Every day, people around the world visit the toilet. In developing countries however, the field, pit, hole in the ground, or a location where they can relieve themselves may be used. There are more than 7 billion people on the planet to date, now that’s a lot of waste. This waste mixed with water, is known as sewage.
So, because they are a waste matter, they contain millions of germs and bacteria and it can’t be left lying around. If the water is tainted, then people cannot use it for eating, drinking and bathing, as the germs will easily spread disease. Cleaning up the daily production of human waste is important throughout the world as it keeps people healthy.
Many people tend to not think about what happens to these wastes as they get flushed down a toilet. Scientists around the world do, and their job is a lot more important than just cleaning up the world’s mess. They’re preparing for a future without the use of fossil fuels by beginning to turn these wastes into a source of renewable energy.
Sewage hooked up toilets
In many developed countries and in the first world, the hook-up of the toilet drain to the existing drain, involves PVC or ABS pipe (a common household sewage pipe), a hacksaw, and some pipe primer then it would be finished with some cement. However, it is more challenging than you would think. It is difficult to clear a way to the existing stack drain.
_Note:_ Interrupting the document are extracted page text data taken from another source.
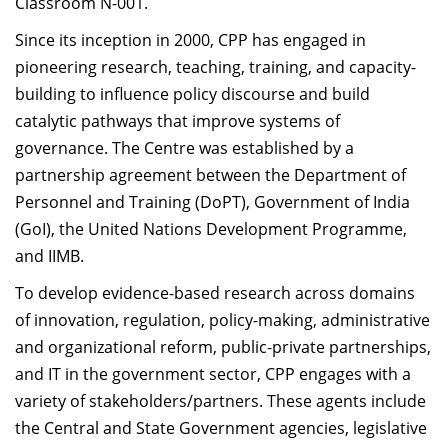
Classroom N-001.
Since its inception in 2000, CPP has engaged in
pioneering research, teaching, training, and capacity-
building to influence policy discourse and build
catalytic pathways that improve systems of
governance. The Centre was established by a
partnership agreement between the Department of
Personnel and Training (DoPT), Government of India
(GoI), the United Nations Development Programme,
and IIMB.
To develop evidence-based research across domains
of innovation, regulation, policy-making, administrative
and organizational reform, public-private partnerships,
and IT in the government sector, CPP engages with a
variety of stakeholders/partners. These agents include
the Central and State Government agencies, legislative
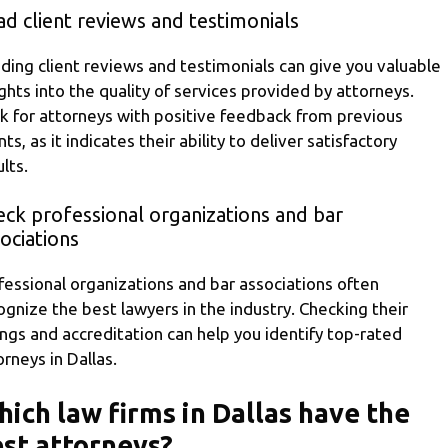
d client reviews and testimonials
ding client reviews and testimonials can give you valuable
ights into the quality of services provided by attorneys.
k for attorneys with positive feedback from previous
nts, as it indicates their ability to deliver satisfactory
lts.
ck professional organizations and bar
ociations
fessional organizations and bar associations often
ognize the best lawyers in the industry. Checking their
tings and accreditation can help you identify top-rated
orneys in Dallas.
ich law firms in Dallas have the
st attorneys?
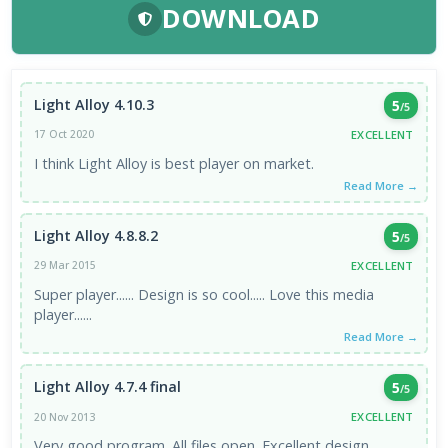
DOWNLOAD
Light Alloy 4.10.3
5
/5
EXCELLENT
17 Oct 2020
I think Light Alloy is best player on market.
Read More →
Light Alloy 4.8.8.2
5
/5
EXCELLENT
29 Mar 2015
Super player...... Design is so cool..... Love this media
player......
Read More →
Light Alloy 4.7.4 final
5
/5
EXCELLENT
20 Nov 2013
Very good program. All files open. Excellent design,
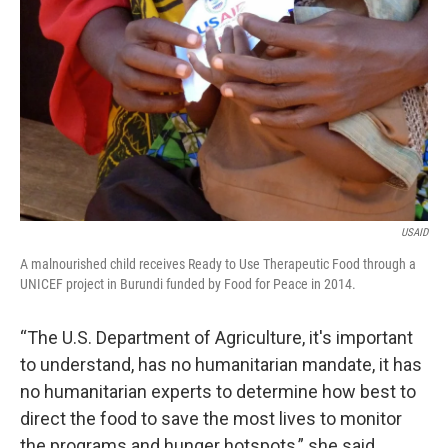
USAID
A malnourished child receives Ready to Use Therapeutic Food through a
UNICEF project in Burundi funded by Food for Peace in 2014.
“The U.S. Department of Agriculture, it's important
to understand, has no humanitarian mandate, it has
no humanitarian experts to determine how best to
direct the food to save the most lives to monitor
the programs and hunger hotspots,” she said.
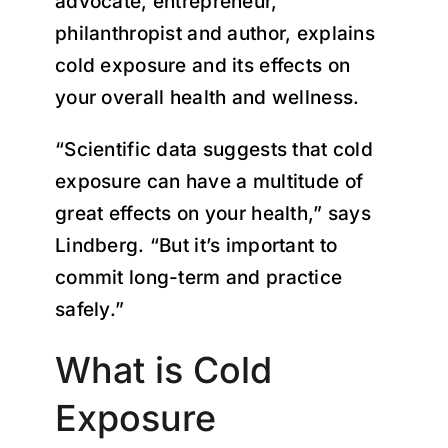
advocate, entrepreneur,
philanthropist and author, explains
cold exposure and its effects on
your overall health and wellness.
“Scientific data suggests that cold
exposure can have a multitude of
great effects on your health,” says
Lindberg. “But it’s important to
commit long-term and practice
safely.”
What is Cold
Exposure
It also depends on whether you are below grade, in the basement, on the ground floor or higher up.
Below are some things you would need for a hooked-up toilet:
- Cement saw
- Masonry blade
- Drill and driver set
- Heavy rubber gloves
- Trash bag
- Reciprocating saw
- Household cleaner
- Rags or old towels
- “Y” or “TY” combo assembly
Is the sludge used on farms in Australia and America?
In Australia, the use of treated sewage sludge (a term also called as human biosolids) to improve pastures has become more common and frequent in and around New South Wales. According to statistics, each year the company reuses 100 per cent of biosolids produced, for approximately 180,000 tonnes.
In the past, fertilizers were only a quick resolution with zero benefits as the soils were of poor quality and low organic matters, so making pasture has been difficult for the farmers.
Once they noticed the great results from other farmers in NSW after using biosolids on their crops they knew straight away that they had to switch to using biosolids.
After consistently using the biosolids on their crops they now have better water retention and their production has improved greatly. According to one sheep farmer – their wool production per sheep has grown rapidly and their young sheep growth rates have really improved, which in turn has led them to heavier body weights for the sale of their sheep.
Furthermore, in Sydney, after more than a century, sewage has no longer been pouring into Sydney’s oceans. The NSW Government has turned off the state’s last sewage pipes in which the sewage has been draining into the ocean for the past 100 years.
Now finally after a long time coming, these last three ocean outfalls are closed and have been diverted to the Bondi Wastewater Treatment Plant, NSW Premier Gladys Berejiklian just opened last November, 2018.
Similarly, in the United States, an estimated average of four million tons of treated sewage sludge, (biosolids) is used on farms across the country. Despite some scientific research showing some harm.
The EPA (Environmental Protection Agency) mentions that the controlled land application of biosolids completes a natural cycle in the environment. They also add that by treating sewage sludge, it becomes biosolids which creates a valuable fertilizer, a much better option instead of taking up space in a landfill or disposal facility.
What are the differences between the sewage systems in different countries?
In Japan, sewer systems have been constructed with extreme weather in mind. There are concrete silos of more than 200 feet in height in a city called Saitama with a width of over 100 feet, are in place to protect the system from damage.
In Europe, countries like Greece are restricted from putting toilet paper down the toilet because their sewage pipes are twice as small as similar pipes in the UK. Due to this restriction, disposing of the paper in a bin beside the toilet is advised instead of flushing it down. Generally, bins are emptied each day so there is usually no problem with unpleasant smells either.
In South East Asia and South America there’s been a fresh approach to sanitation in some urban areas. It is also known as simplified sewerage, and it has been tried in countries such as Brazil, Pakistan and Honduras.
Simplified sewerage is similar to conventional sewerage. Smaller pipes are placed in more shallow areas than is the case with conventional sewerage, and people in communities can construct simplified sewerage themselves.